The 10 Most Educated NBA Players
Most of us were raised with the belief that education is essential for success. Some basketball stars are able "knockdown" billions without even attending school. Sports can be cruel, though. One poor collision or one disappointing season can mean that all the money's gone. It's always good to have a backup plan. Championship.com provides a list listing the most forward-thinking players in the league.
Bill Clinton received his degree with little to no English from one of America's top NBA centers. Dikembe aspired to become a physician. Well, Dikembe received his bachelor's degree at Georgetown in 1991 in linguistics. Dikembe can express himself in nine languages - the language barrier is not an issue now. He returned to his studies at the end of his career and received a doctorate in 2010, still at Georgetown University. He is fluent in nine languages (five of which are various African dialects) now and actively participates in charitable activities. Mutombo created his charitable foundation to benefit his homeland and people from his own community. Of course, in our time it seems that it is a massive challenge to acquire a degree in linguistics, since we always have services like UK Assignment Geek, which can help you submit an essay or a report in any of the areas. This may appear so simple at first. You will need to be a specialist in your field.
He is most well-known as the first NBA star to be diagnosed with diabetes. After a successful career with the NBA, Dudley became vice president at an asset management firm. Later, Dudley joined FiligreeAdvisors as a financial advisor firm. He was successful in politics and was elected governor in Oregon in 2010. Unfortunately, he lost with 48%, against 49% in the opposition.
Bosh joined the Wizkids as a highschool student. This computer club specialized only in graphic design in addition to his basketball team. After he enrolled at Georgia Tech as a graphic designer and manager, he became a Yellow Jackets performer, quickly becoming one of the most gifted young players in the NCAA. Chris attended Georgia Tech only for one year. He then went on to join the NBA. Wired magazine, the largest publication that covers computer technology and how it affects society, featured all of his hopes and dreams.

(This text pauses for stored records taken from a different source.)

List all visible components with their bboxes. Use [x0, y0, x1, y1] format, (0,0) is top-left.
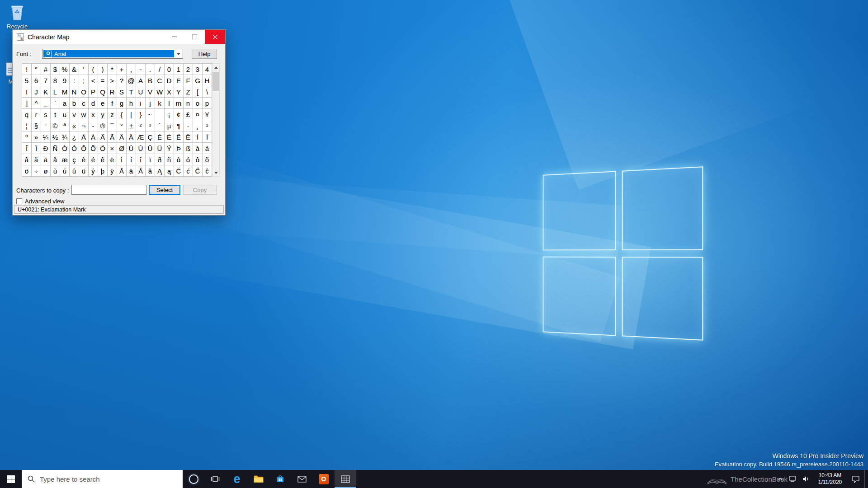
char-cell[interactable]: ¥: [203, 109, 212, 120]
char-cell[interactable]: °: [117, 120, 127, 131]
char-cell[interactable]: M: [60, 86, 70, 98]
char-cell[interactable]: ¶: [174, 120, 184, 131]
char-cell[interactable]: ¼: [41, 131, 51, 143]
font-combobox[interactable]: O Arial: [42, 49, 183, 59]
char-cell[interactable]: þ: [98, 165, 108, 177]
char-cell[interactable]: X: [165, 86, 174, 98]
char-cell[interactable]: î: [136, 154, 146, 165]
edge-button[interactable]: e: [226, 470, 248, 488]
scroll-up-button[interactable]: [212, 64, 219, 71]
char-cell[interactable]: Ù: [127, 143, 136, 154]
char-cell[interactable]: ¢: [174, 109, 184, 120]
char-cell[interactable]: Ë: [184, 131, 193, 143]
char-cell[interactable]: D: [165, 75, 174, 86]
char-cell[interactable]: ì: [117, 154, 127, 165]
char-cell[interactable]: C: [155, 75, 165, 86]
char-cell[interactable]: x: [89, 109, 98, 120]
char-cell[interactable]: ¹: [203, 120, 212, 131]
char-cell[interactable]: ½: [51, 131, 60, 143]
char-cell[interactable]: H: [203, 75, 212, 86]
char-cell[interactable]: £: [184, 109, 193, 120]
char-cell[interactable]: ©: [51, 120, 60, 131]
char-cell[interactable]: 7: [41, 75, 51, 86]
char-cell[interactable]: %: [60, 64, 70, 75]
char-cell[interactable]: E: [174, 75, 184, 86]
scrollbar-thumb[interactable]: [212, 72, 219, 91]
char-cell[interactable]: å: [51, 154, 60, 165]
char-cell[interactable]: k: [155, 98, 165, 109]
char-cell[interactable]: !: [22, 64, 32, 75]
char-cell[interactable]: õ: [203, 154, 212, 165]
char-cell[interactable]: f: [108, 98, 117, 109]
char-cell[interactable]: É: [165, 131, 174, 143]
char-cell[interactable]: .: [146, 64, 155, 75]
char-cell[interactable]: l: [165, 98, 174, 109]
char-cell[interactable]: 8: [51, 75, 60, 86]
char-cell[interactable]: F: [184, 75, 193, 86]
char-cell[interactable]: e: [98, 98, 108, 109]
char-cell[interactable]: N: [70, 86, 79, 98]
char-cell[interactable]: [: [193, 86, 203, 98]
char-cell[interactable]: $: [51, 64, 60, 75]
char-cell[interactable]: Ñ: [51, 143, 60, 154]
char-cell[interactable]: 5: [22, 75, 32, 86]
char-cell[interactable]: ü: [79, 165, 89, 177]
char-cell[interactable]: Ø: [117, 143, 127, 154]
char-cell[interactable]: Ć: [174, 165, 184, 177]
char-cell[interactable]: Q: [98, 86, 108, 98]
char-cell[interactable]: ": [32, 64, 41, 75]
file-explorer-button[interactable]: [248, 470, 269, 488]
char-cell[interactable]: b: [70, 98, 79, 109]
char-cell[interactable]: u: [60, 109, 70, 120]
char-cell[interactable]: p: [203, 98, 212, 109]
char-cell[interactable]: Ì: [193, 131, 203, 143]
char-cell[interactable]: ç: [70, 154, 79, 165]
char-cell[interactable]: ~: [146, 109, 155, 120]
char-cell[interactable]: ×: [108, 143, 117, 154]
char-cell[interactable]: Ç: [146, 131, 155, 143]
copy-button[interactable]: Copy: [183, 185, 217, 195]
char-cell[interactable]: ô: [193, 154, 203, 165]
char-cell[interactable]: ò: [174, 154, 184, 165]
char-cell[interactable]: ·: [184, 120, 193, 131]
char-cell[interactable]: ä: [41, 154, 51, 165]
char-cell[interactable]: ö: [22, 165, 32, 177]
char-cell[interactable]: ¡: [165, 109, 174, 120]
char-cell[interactable]: c: [79, 98, 89, 109]
task-view-button[interactable]: [204, 470, 226, 488]
char-cell[interactable]: Ā: [117, 165, 127, 177]
char-cell[interactable]: Ó: [70, 143, 79, 154]
char-cell[interactable]: Ĉ: [193, 165, 203, 177]
char-cell[interactable]: ?: [117, 75, 127, 86]
char-cell[interactable]: µ: [165, 120, 174, 131]
char-cell[interactable]: ñ: [165, 154, 174, 165]
char-cell[interactable]: *: [108, 64, 117, 75]
char-cell[interactable]: o: [193, 98, 203, 109]
character-map-taskbar-button[interactable]: [335, 470, 356, 488]
char-cell[interactable]: {: [117, 109, 127, 120]
char-cell[interactable]: Ã: [108, 131, 117, 143]
char-cell[interactable]: n: [184, 98, 193, 109]
tray-clock[interactable]: 10:43 AM 1/11/2020: [813, 470, 847, 488]
char-cell[interactable]: P: [89, 86, 98, 98]
char-cell[interactable]: -: [136, 64, 146, 75]
char-cell[interactable]: v: [70, 109, 79, 120]
grid-scrollbar[interactable]: [212, 63, 220, 177]
char-cell[interactable]: G: [193, 75, 203, 86]
characters-to-copy-input[interactable]: [71, 185, 146, 195]
network-tray-button[interactable]: [786, 470, 799, 488]
char-cell[interactable]: Á: [89, 131, 98, 143]
char-cell[interactable]: ¾: [60, 131, 70, 143]
char-cell[interactable]: i: [136, 98, 146, 109]
char-cell[interactable]: ^: [32, 98, 41, 109]
char-cell[interactable]: ²: [136, 120, 146, 131]
char-cell[interactable]: z: [108, 109, 117, 120]
char-cell[interactable]: Å: [127, 131, 136, 143]
char-cell[interactable]: I: [22, 86, 32, 98]
char-cell[interactable]: Ú: [136, 143, 146, 154]
char-cell[interactable]: ÿ: [108, 165, 117, 177]
char-cell[interactable]: ¦: [22, 120, 32, 131]
char-cell[interactable]: a: [60, 98, 70, 109]
char-cell[interactable]: ă: [146, 165, 155, 177]
char-cell[interactable]: ù: [51, 165, 60, 177]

Pau was raised in Spain by a family of Spanish doctors. His mother, a nurse, was a doctor. Therefore, it's not surprising that Gasol attended medical school and played for Barcelona. He did not finish medical school. Gasol was too good at basketball to go. However, he continues to spend a lot of time in hospitals treating children.
After graduating from high-school with a GPA rating of 4.2, Lin sent his resume to the most prestigious universities all over the world. He then entered Harvard for an economics degree and a spot on their team. Lin became the Ivy League's first ever player to score 1,450 points, score 450 rebounds, get 400 assists, and steal 200. After Lin's success, several NBA clubs expressed interest in him. Despite some setbacks, Jeremy graduated from Harvard in 1954 and became the first Harvard grad to ever get into the best basketball league.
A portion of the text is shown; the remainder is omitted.